◆ **EXERCISE MATERIALS**:
# # # #

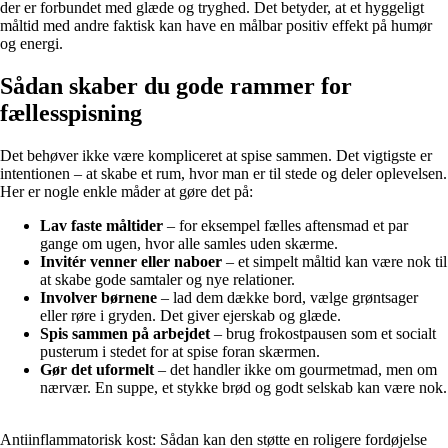
der er forbundet med glæde og tryghed. Det betyder, at et hyggeligt
måltid med andre faktisk kan have en målbar positiv effekt på humør
og energi.
Sådan skaber du gode rammer for
fællesspisning
Det behøver ikke være kompliceret at spise sammen. Det vigtigste er
intentionen – at skabe et rum, hvor man er til stede og deler oplevelsen.
Her er nogle enkle måder at gøre det på:
Lav faste måltider
– for eksempel fælles aftensmad et par
gange om ugen, hvor alle samles uden skærme.
Invitér venner eller naboer
– et simpelt måltid kan være nok til
at skabe gode samtaler og nye relationer.
Involver børnene
– lad dem dække bord, vælge grøntsager
eller røre i gryden. Det giver ejerskab og glæde.
Spis sammen på arbejdet
– brug frokostpausen som et socialt
pusterum i stedet for at spise foran skærmen.
Gør det uformelt
– det handler ikke om gourmetmad, men om
nærvær. En suppe, et stykke brød og godt selskab kan være nok.
Antiinflammatorisk kost: Sådan kan den støtte en roligere fordøjelse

# # # #

◆ **EXERCISE AIM**:
All the lines above need to be repeated exactly, with no pictures carried over.

◆ **OUTPUT**:
der er forbundet med glæde og tryghed. Det betyder, at et hyggeligt
måltid med andre faktisk kan have en målbar positiv effekt på humør
og energi.
Sådan skaber du gode rammer for
fællesspisning
Det behøver ikke være kompliceret at spise sammen. Det vigtigste er
intentionen – at skabe et rum, hvor man er til stede og deler oplevelsen.
Her er nogle enkle måder at gøre det på:
Lav faste måltider
– for eksempel fælles aftensmad et par
gange om ugen, hvor alle samles uden skærme.
Invitér venner eller naboer
– et simpelt måltid kan være nok til
at skabe gode samtaler og nye relationer.
Involver børnene
– lad dem dække bord, vælge grøntsager
eller røre i gryden. Det giver ejerskab og glæde.
Spis sammen på arbejdet
– brug frokostpausen som et socialt
pusterum i stedet for at spise foran skærmen.
Gør det uformelt
– det handler ikke om gourmetmad, men om
nærvær. En suppe, et stykke brød og godt selskab kan være nok.
Antiinflammatorisk kost: Sådan kan den støtte en roligere fordøjelse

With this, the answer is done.